Clinical Administrative Nursing: Job Description & Career Requirements

Learn about the work responsibilities of a clinical administrative nurse. Find out degree and training requirements in addition to employment outlook, salary and necessary skills to determine if this is the right career option.

Career Definition for Clinical Administrative Nurses

Clinical administrative nurse is one possible job title in a category of jobs that blend administrative and leadership responsibilities with knowledge of nursing and the healthcare field. Clinical administrative nurses supervise nursing staff and operations at hospitals and clinics. This includes hiring and training new staff and evaluating existing personnel. Clinical administrative nurses are responsible for the quality of care in their departments and for facilitating improvements; they establish and adhere to budgets and oversee facilities maintenance. Some clinical administrative nurses also care for patients.

Required Education Bachelor's or master's in healthcare management, RN licensure
Job Skills Supervise nursing staff and operations, hire and train new staff; must possess organizational skills, communication skills and be detail oriented
Median Salary (2017)* $98,350 (all medical and health services managers)
Job Growth (2016-2026)* 20% (all medical and health services managers)

Source: *U.S. Bureau of Labor Statistics

Required Education

Clinical administrative nurses begin their careers as licensed nurses before they gain enough experience in administration to advance to a leadership position.

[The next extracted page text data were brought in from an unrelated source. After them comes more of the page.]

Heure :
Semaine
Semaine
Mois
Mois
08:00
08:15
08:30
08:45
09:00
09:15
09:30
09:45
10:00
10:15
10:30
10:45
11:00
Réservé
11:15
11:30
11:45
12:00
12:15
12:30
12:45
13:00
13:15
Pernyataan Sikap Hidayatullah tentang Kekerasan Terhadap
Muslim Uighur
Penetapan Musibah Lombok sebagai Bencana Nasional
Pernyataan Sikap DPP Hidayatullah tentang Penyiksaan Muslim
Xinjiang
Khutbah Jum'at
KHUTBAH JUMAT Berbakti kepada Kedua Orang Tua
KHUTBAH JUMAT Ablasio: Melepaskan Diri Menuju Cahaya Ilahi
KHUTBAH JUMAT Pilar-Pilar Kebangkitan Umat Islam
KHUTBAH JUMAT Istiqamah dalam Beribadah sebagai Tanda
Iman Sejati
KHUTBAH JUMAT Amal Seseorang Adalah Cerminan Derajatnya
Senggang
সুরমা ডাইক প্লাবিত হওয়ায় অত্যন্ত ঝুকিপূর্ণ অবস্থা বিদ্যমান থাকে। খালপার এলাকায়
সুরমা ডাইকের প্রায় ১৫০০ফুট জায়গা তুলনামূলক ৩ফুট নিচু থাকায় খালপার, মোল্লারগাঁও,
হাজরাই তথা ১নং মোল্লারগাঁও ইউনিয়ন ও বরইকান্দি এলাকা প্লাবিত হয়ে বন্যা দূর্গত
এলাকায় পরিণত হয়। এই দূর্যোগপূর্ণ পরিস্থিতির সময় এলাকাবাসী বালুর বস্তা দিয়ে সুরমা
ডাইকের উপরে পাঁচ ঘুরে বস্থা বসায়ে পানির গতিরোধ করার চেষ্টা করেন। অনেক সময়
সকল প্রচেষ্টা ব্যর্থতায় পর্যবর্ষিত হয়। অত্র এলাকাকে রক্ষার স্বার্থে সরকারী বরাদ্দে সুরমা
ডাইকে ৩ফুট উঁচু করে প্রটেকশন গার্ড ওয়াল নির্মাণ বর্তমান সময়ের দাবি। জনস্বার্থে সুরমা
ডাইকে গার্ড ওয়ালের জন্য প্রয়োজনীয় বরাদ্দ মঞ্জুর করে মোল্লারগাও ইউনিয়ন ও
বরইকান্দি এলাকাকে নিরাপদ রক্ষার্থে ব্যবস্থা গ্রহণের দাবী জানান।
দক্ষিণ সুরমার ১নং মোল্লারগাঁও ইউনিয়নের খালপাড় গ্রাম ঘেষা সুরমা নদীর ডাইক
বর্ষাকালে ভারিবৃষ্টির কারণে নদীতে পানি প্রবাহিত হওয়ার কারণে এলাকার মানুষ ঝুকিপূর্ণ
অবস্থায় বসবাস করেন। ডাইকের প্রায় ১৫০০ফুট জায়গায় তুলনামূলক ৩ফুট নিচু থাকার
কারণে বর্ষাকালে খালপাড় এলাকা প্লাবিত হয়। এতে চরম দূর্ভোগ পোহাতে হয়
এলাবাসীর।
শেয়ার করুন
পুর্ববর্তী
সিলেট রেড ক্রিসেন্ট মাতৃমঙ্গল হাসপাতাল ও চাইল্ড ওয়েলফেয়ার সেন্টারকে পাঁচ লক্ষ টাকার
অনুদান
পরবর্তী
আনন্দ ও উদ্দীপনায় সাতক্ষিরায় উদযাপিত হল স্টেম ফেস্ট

A career in clinical administrative nursing usually follows nurse training or a degree but also calls for background, skills and/or a bachelor's degree in business management, health care management, or a related field and two years of experience in administration or another leadership position. To gain a competitive edge, some nurses go back to school to earn a degree such as a Master of Science in Health Care Management or Health Care Administration.

Required Skills

Clinical administrative nurses are not only well versed in the business, managerial, and administrative practices of a health care system, but they are specialists in clinical and hospital policies and procedures. They should be responsible, organized, and detail-oriented to effectively maintain multi-million dollar equipment and adhere to strict health codes and regulations. They must be comfortable working under stress and have excellent communication skills.

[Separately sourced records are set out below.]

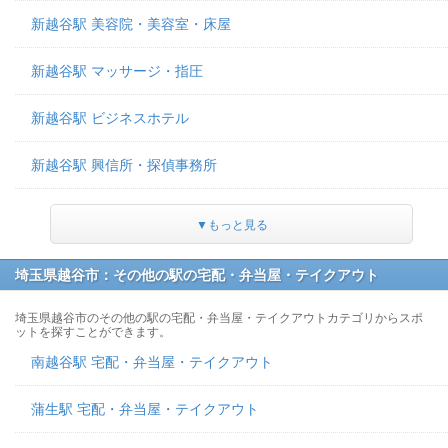
新越谷駅 美容院・美容室・床屋
新越谷駅 マッサージ・指圧
新越谷駅 ビジネスホテル
新越谷駅 興信所・探偵事務所
▼もっと見る
埼玉県越谷市：その他の駅の宅配・弁当屋・テイクアウト
埼玉県越谷市のその他の駅の宅配・弁当屋・テイクアウトカテゴリからスポ
ットを探すことができます。
南越谷駅 宅配・弁当屋・テイクアウト
蒲生駅 宅配・弁当屋・テイクアウト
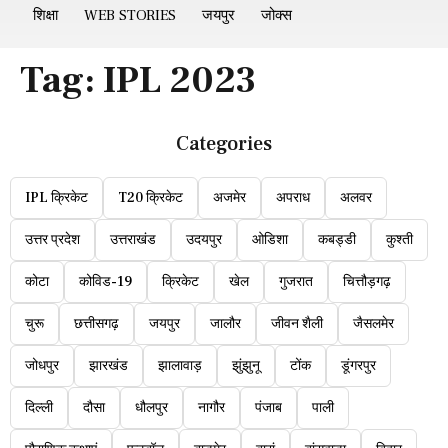
शिक्षा
WEB STORIES
जयपुर
जोक्स
Tag:
IPL 2023
Categories
IPL क्रिकेट
T20 क्रिकेट
अजमेर
अपराध
अलवर
उत्तर प्रदेश
उत्तराखंड
उदयपुर
ओडिशा
कबड्डी
कुश्ती
कोटा
कोविड-19
क्रिकेट
खेल
गुजरात
चित्तौड़गढ़
चुरू
छत्तीसगढ़
जयपुर
जालौर
जीवन शैली
जैसलमेर
जोधपुर
झारखंड
झालावाड़
झुंझुनू
टोंक
डूंगरपुर
दिल्ली
दौसा
धौलपुर
नागौर
पंजाब
पाली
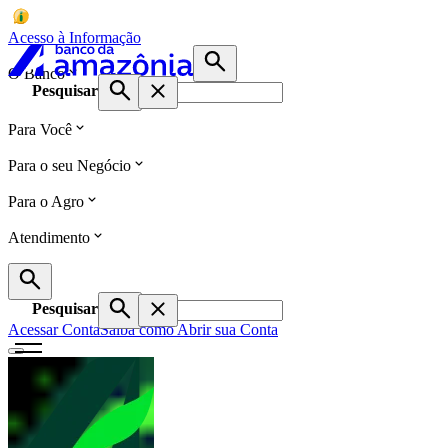
Acesso à Informação
O Banco
Pesquisar
Para Você
Para o seu Negócio
Para o Agro
Atendimento
Pesquisar
Acessar Conta
Saiba como Abrir sua Conta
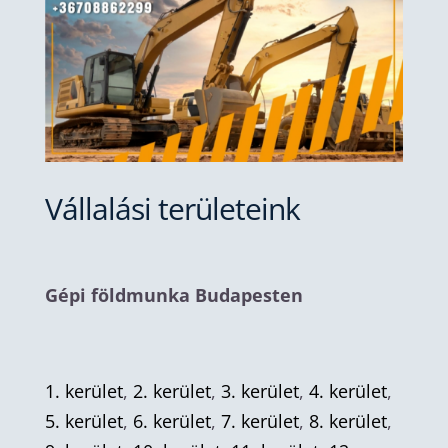
Vállalási területeink
Gépi földmunka Budapesten
1. kerület
,
2. kerület
,
3. kerület
,
4. kerület
,
5. kerület
,
6. kerület
,
7. kerület
,
8. kerület
,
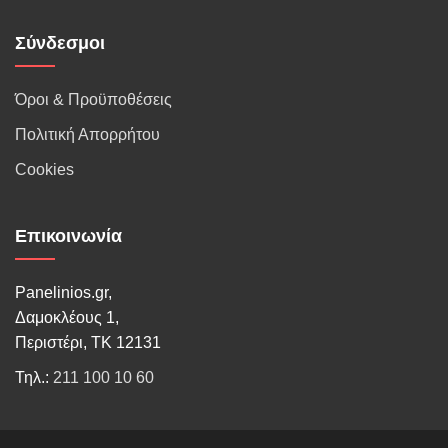
Σύνδεσμοι
Όροι & Προϋποθέσεις
Πολιτική Απορρήτου
Cookies
Επικοινωνία
Panelinios.gr,
Δαμοκλέους 1,
Περιστέρι, ΤΚ 12131
Τηλ.:
211 100 10 60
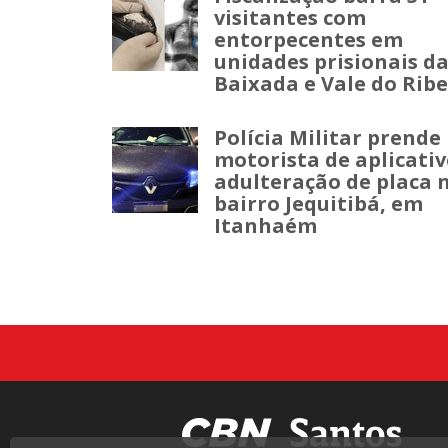
visitantes com
entorpecentes em
unidades prisionais d
Baixada e Vale do Ribe
Polícia Militar prende
motorista de aplicativ
adulteração de placa 
bairro Jequitibá, em
Itanhaém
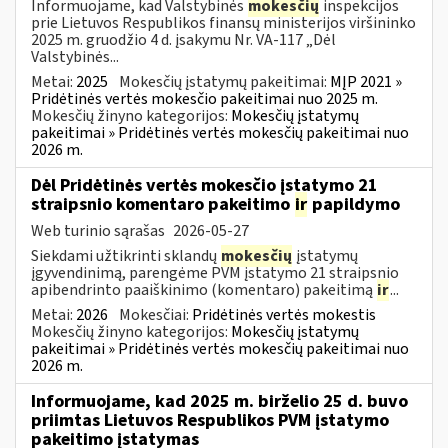
Informuojame, kad Valstybinės
mokesčių
inspekcijos
prie Lietuvos Respublikos finansų ministerijos viršininko
2025 m. gruodžio 4 d. įsakymu Nr. VA-117 „Dėl
Valstybinės...
Metai:
2025
Mokesčių įstatymų pakeitimai:
MĮP 2021 »
Pridėtinės vertės mokesčio pakeitimai nuo 2025 m.
Mokesčių žinyno kategorijos:
Mokesčių įstatymų
pakeitimai » Pridėtinės vertės mokesčių pakeitimai nuo
2026 m.
Dėl Pridėtinės vertės mokesčio įstatymo 21
straipsnio komentaro pakeitimo
ir
papildymo
Web turinio sąrašas
2026-05-27
Siekdami užtikrinti sklandų
mokesčių
įstatymų
įgyvendinimą, parengėme PVM įstatymo 21 straipsnio
apibendrinto paaiškinimo (komentaro) pakeitimą
ir
...
Metai:
2026
Mokesčiai:
Pridėtinės vertės mokestis
Mokesčių žinyno kategorijos:
Mokesčių įstatymų
pakeitimai » Pridėtinės vertės mokesčių pakeitimai nuo
2026 m.
Informuojame, kad 2025 m. birželio 25 d. buvo
priimtas Lietuvos Respublikos PVM įstatymo
pakeitimo įstatymas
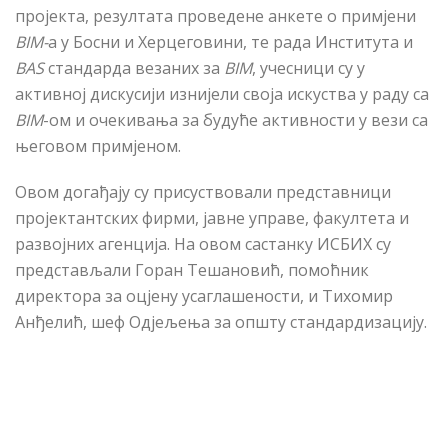
пројекта, резултата проведене анкете о примјени
BIM-
а у Босни и Херцеговини, те рада Института и
BAS
стандарда везаних за
BIM
, учесници су у
активној дискусији изнијели своја искуства у раду са
BIM
-ом и очекивања за будуће активности у вези са
његовом примјеном.
Овом догађају су присуствовали представници
пројектантских фирми, јавне управе, факултета и
развојних агенција. На овом састанку ИСБИХ су
представљали Горан Тешановић, помоћник
директора за оцјену ус
аглашености
, и Тихомир
Анђелић, шеф Одјељења за општу стандардизацију.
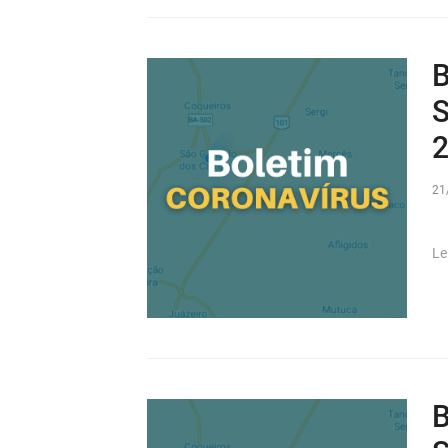
B
S
2
21
Le
B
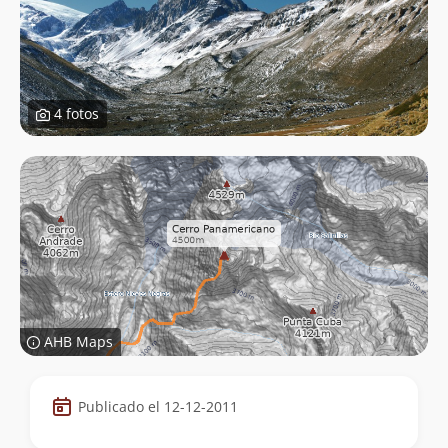
4 fotos
AHB Maps
Datos
Publicado el 12-12-2011
de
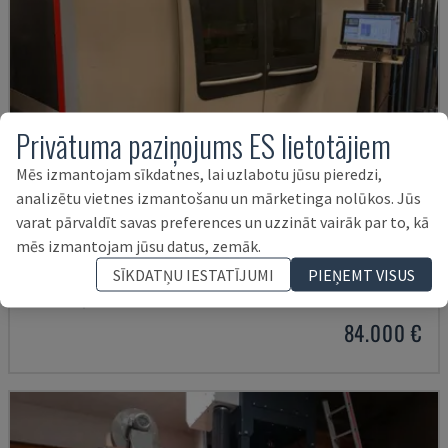
Privātuma paziņojums ES lietotājiem
Mēs izmantojam sīkdatnes, lai uzlabotu jūsu pieredzi,
analizētu vietnes izmantošanu un mārketinga nolūkos. Jūs
varat pārvaldīt savas preferences un uzzināt vairāk par to, kā
mēs izmantojam jūsu datus, zemāk.
BYSPRINT FIBER 3015
SĪKDATŅU IESTATĪJUMI
PIEŅEMT VISUS
BYSTRONIC - ŠĶIEDRAS LĀZERA GRIEŠANAS IEKĀRTA
VĀCIJA
2016
84.000 €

Career and Economic Outlook

While specific statistics for clinical administrative nurses are unavailable, statistics for the broader field of medical and health services managers are readily available. The number of open positions within this field, including those for clinical administrative nurses, or medical and health services managers, is expected to increase by a much-faster-than-average rate of 20% between 2016 and 2026, according to the U.S. Bureau of Labor Statistics (BLS). These positions reported a median salary of $98,350 in May 2017, per the BLS (bls.gov).

Alternative Careers

Similar career options in this field include:

Registered Nurse

For those who prefer to work in the field of nursing but may not want all the administrative responsibilities, becoming a registered nurse may be the right career move. Registered nurses communicate with patients and families, assist doctors in developing a care plan, administer medications and treatments, operate medical devices, and update patient records. To enter this profession, earning a nursing degree or diploma is required and nurses with bachelor's degrees may have an advantage when looking for work. Registered nurses must also obtain state licensing by passing the related National Council Licensure Examination. In May of 2017, the BLS determined that registered nurses received a median yearly wage of $70,000. They also predicted that nurses would experience much faster than average employment growth of 15% between 2016 and 2026.

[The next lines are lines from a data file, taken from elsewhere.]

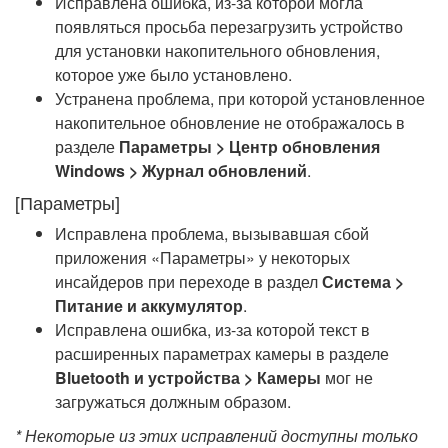
Исправлена ошибка, из-за которой могла
появляться просьба перезагрузить устройство
для установки накопительного обновления,
которое уже было установлено.
Устранена проблема, при которой установленное
накопительное обновление не отображалось в
разделе
Параметры > Центр обновления
Windows > Журнал обновлений
.
[Параметры]
Исправлена проблема, вызывавшая сбой
приложения «Параметры» у некоторых
инсайдеров при переходе в раздел
Система >
Питание и аккумулятор
.
Исправлена ошибка, из-за которой текст в
расширенных параметрах камеры в разделе
Bluetooth и устройства > Камеры
мог не
загружаться должным образом.
* Некоторые из этих исправлений доступны только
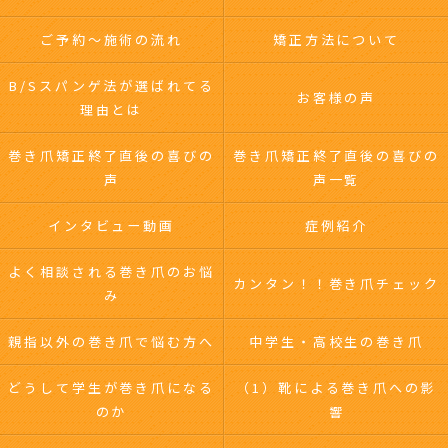
ご予約～施術の流れ
矯正方法について
B/Sスパンゲ法が選ばれてる
お客様の声
理由とは
巻き爪矯正終了直後の喜びの
巻き爪矯正終了直後の喜びの
声
声一覧
インタビュー動画
症例紹介
よく相談される巻き爪のお悩
カンタン！！巻き爪チェック
み
親指以外の巻き爪で悩む方へ
中学生・高校生の巻き爪
どうして学生が巻き爪になる
（1）靴による巻き爪への影
のか
響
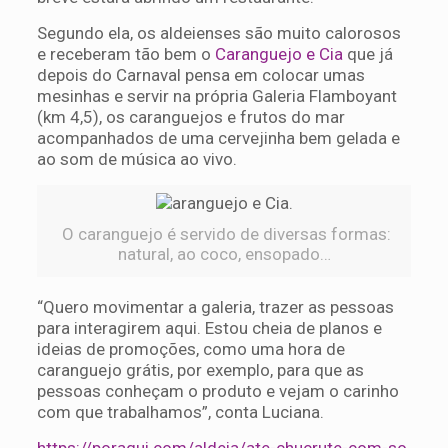
Segundo ela, os aldeienses são muito calorosos
e receberam tão bem o
Caranguejo e Cia
que já
depois do Carnaval pensa em colocar umas
mesinhas e servir na própria Galeria Flamboyant
(km 4,5), os caranguejos e frutos do mar
acompanhados de uma cervejinha bem gelada e
ao som de música ao vivo.
O caranguejo é servido de diversas formas:
natural, ao coco, ensopado…
“Quero movimentar a galeria, trazer as pessoas
para interagirem aqui. Estou cheia de planos e
ideias de promoções, como uma hora de
caranguejo grátis, por exemplo, para que as
pessoas conheçam o produto e vejam o carinho
com que trabalhamos”, conta Luciana.
https://poraqui.com/aldeia/ate-chucrute-com-so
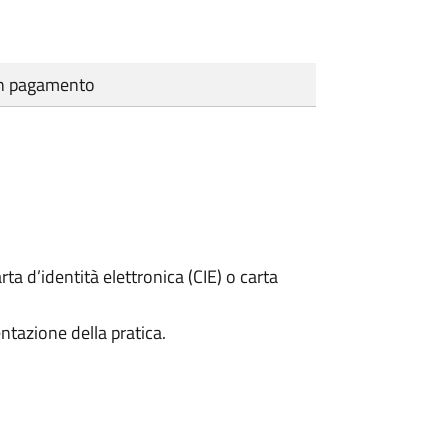
cun pagamento
rta d’identità elettronica (CIE) o carta
ntazione della pratica.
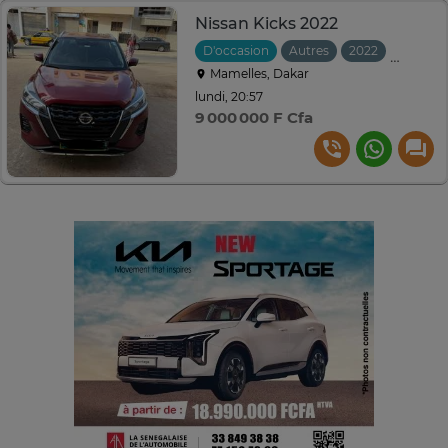
Nissan Kicks 2022
D'occasion
Autres
2022
Automa
Mamelles, Dakar
lundi, 20:57
9 000 000 F Cfa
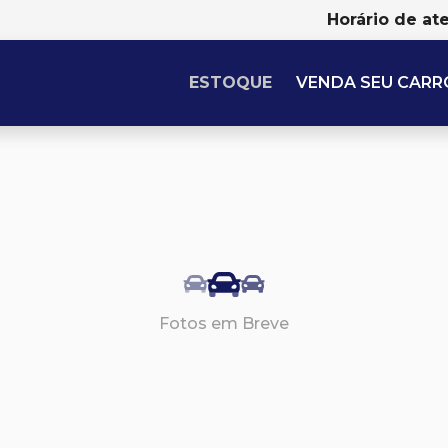
Horário de at
ESTOQUE
VENDA SEU CARR
Fotos em Breve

Administrative Services Manager

If a job performing similar administrative management duties in a non-healthcare environment sounds interesting, a career in administrative services management should be considered. Administrative services managers oversee the support activities at a company, maintain records, plan budgets, manage equipment maintenance schedules, buy supplies, and supervise clerical workers. Depending on the size of the company, required education can range from a high school diploma to a bachelor's degree in facility management or business. Professional certification in the field is also available for those who want to outshine the competition. The BLS projects an employment growth of 10% in this field for the 2016-2026 decade, and these workers should expect to earn a median salary of $94,020, as seen in 2017 BLS figures.